We have examined the record carefully to determine whether there is sufficient evidence to support a judgment for the estate on grounds other than those apparently relied upon by the trial court in its original order of April 22, 1975, or for the intervenor on the whole record. We conclude that there is insufficient evidence to support either a judgment for the estate or for the intervenor on the merits and that the case must be remanded for a new trial.

*844What appear to be alterations on the employee’s retirement plan card, under the circumstances, create a suspicion of unauthorized alteration after execution. DeGraff’s testimony does nothing to allay the suspicion. He said that he saw Daro sign the card when he testified the change was made in 1950 in the company cafeteria.
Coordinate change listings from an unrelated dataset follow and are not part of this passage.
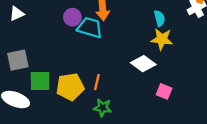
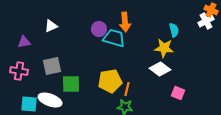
yellow star: (162, 39) -> (164, 48), moved
orange line: (97, 82) -> (127, 89), moved
yellow pentagon: (70, 87) -> (110, 81), moved

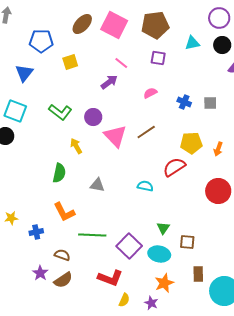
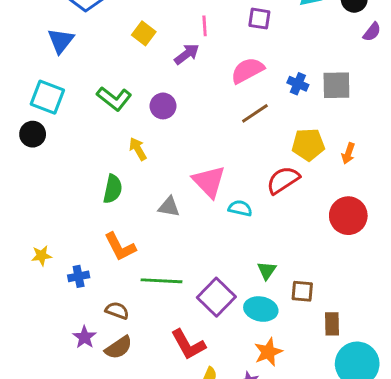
yellow square: (70, 62) -> (144, 33), moved, turned -35
pink line: (121, 63) -> (205, 26), turned 48
pink semicircle: (150, 93) -> (247, 70), size x1.6
gray square: (210, 103) -> (336, 85), size x1.5
brown line: (146, 132) -> (255, 113), moved
pink triangle: (115, 136) -> (209, 182), moved
brown rectangle: (198, 274) -> (332, 324), moved
red L-shape: (110, 278) -> (188, 345), turned 40

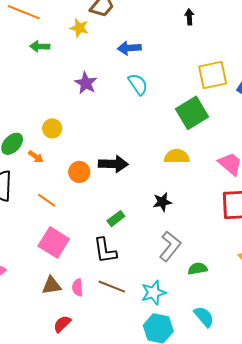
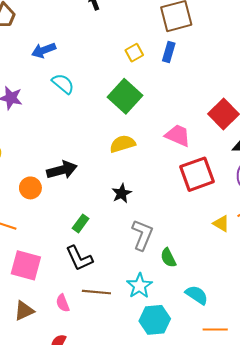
yellow square: (213, 75) -> (134, 53), size x0.6
green semicircle: (198, 269) -> (168, 258), moved, turned -90
brown triangle: (52, 285) -> (24, 311), moved

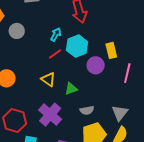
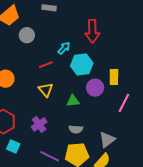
red line: (55, 54) -> (46, 65), moved
green triangle: (71, 89) -> (73, 101), moved
purple cross: (50, 115) -> (39, 124), size x0.7

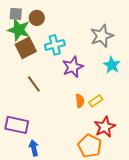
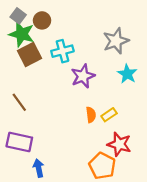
gray square: (16, 14) -> (18, 16), turned 32
brown line: (34, 84) -> (19, 102), moved
red star: (105, 127) -> (119, 144), turned -30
However, there is only the single signature of the employee on each side of the card. These signatures were necessarily on the card when it was executed in 1945. The casualness of the changes together with the circumstance that DeGraff was a fairly recent acquaintance and Gregson’s mother at the time was still living could make DeGrafFs testimony somewhat incredible. However, these circumstances raise questions of fact which should be addressed and resolved by the trier of facts. (Orrico v. Prudential Insurance Co. of America, 6 Ill. App. 2d 316, 321 (1955).) We find nothing in the record to show that these questions of fact were either addressed or resolved by the trial court.

A related question of fact which was not resolved was whether the decedent authorized the changes. (Young v. American Standard Life Insurance Co., 398 Ill. 565, 573 (1948).) The designation of a beneficiary is solely a decision of the insured and when a controversy arises as to the identity of a beneficiary the intention of the insured is the controlling element. If such intention is dependent on extrinsic facts which are disputed the question, of course, must be resolved as one of fact. See Wheaton National Bank v. Aarvold, 38 Ill. App. 3d 658, 661-63 (1976).
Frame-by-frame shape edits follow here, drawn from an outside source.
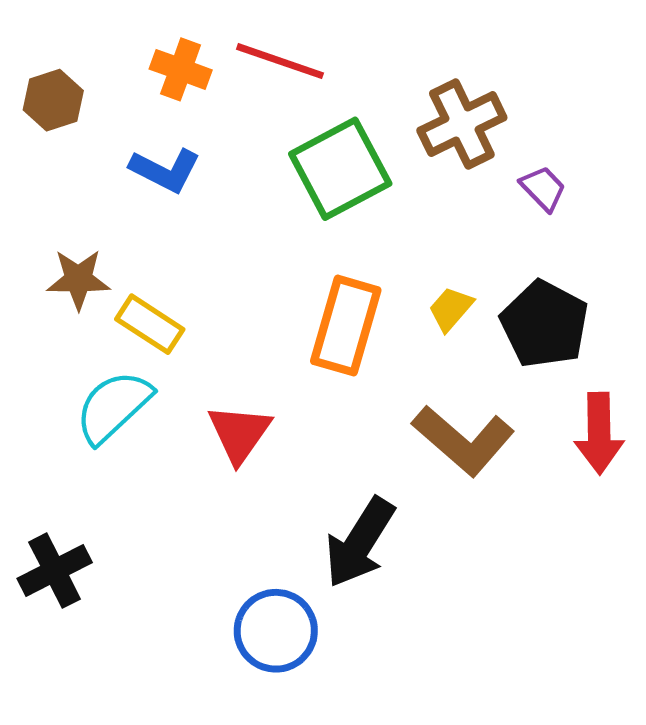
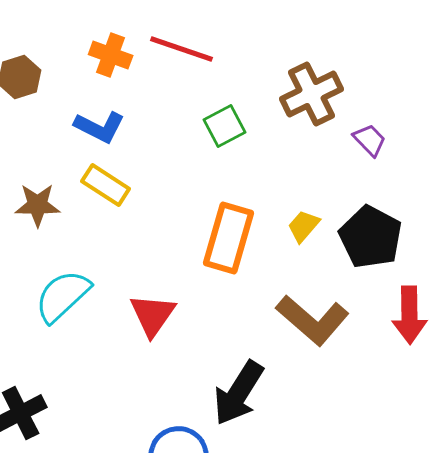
green square: (340, 169) -> (225, 126), size x0.6
yellow rectangle: (150, 324) -> (106, 185), moved

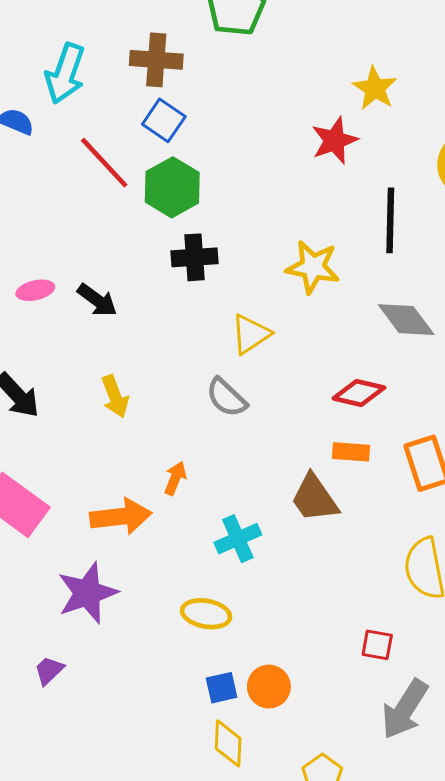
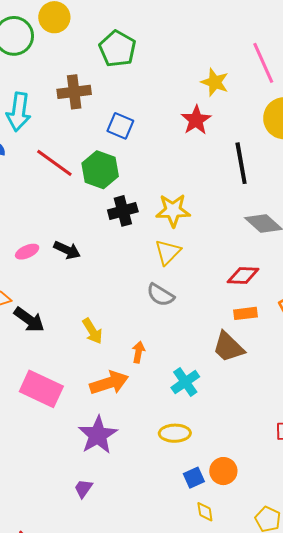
blue square: (164, 120) -> (120, 126), moved
yellow star: (313, 267) -> (173, 210), moved
yellow arrow: (115, 396) -> (92, 331), moved
yellow diamond: (228, 743) -> (205, 512), size x0.7

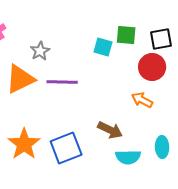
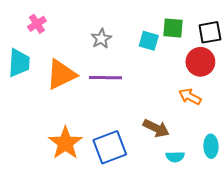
gray star: (40, 51) -> (101, 39), moved
cyan semicircle: (128, 157) -> (175, 157), size x0.7

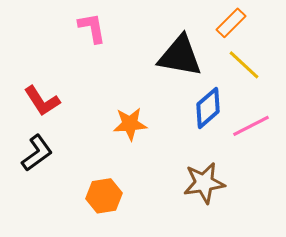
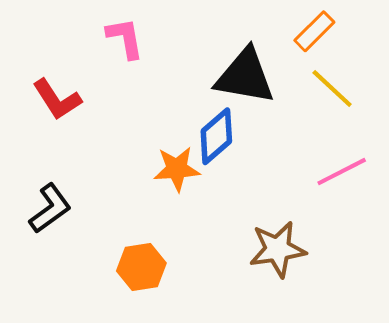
red L-shape: (42, 101) -> (57, 99), moved
blue diamond: (208, 108) -> (216, 136), moved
Since on this record it appears that the court did not, in fact, decide whether the beneficiary was changed in accordance with Daro C. Gregson’s intention, a new trial is required.

We therefore reverse and remand the cause with directions to vacate the order dismissing the citation petition and to conduct adversary citation proceedings consistent with this opinion.

Reversed and remanded.

RECHENMACHER, P. J., and GUILD, J., concur.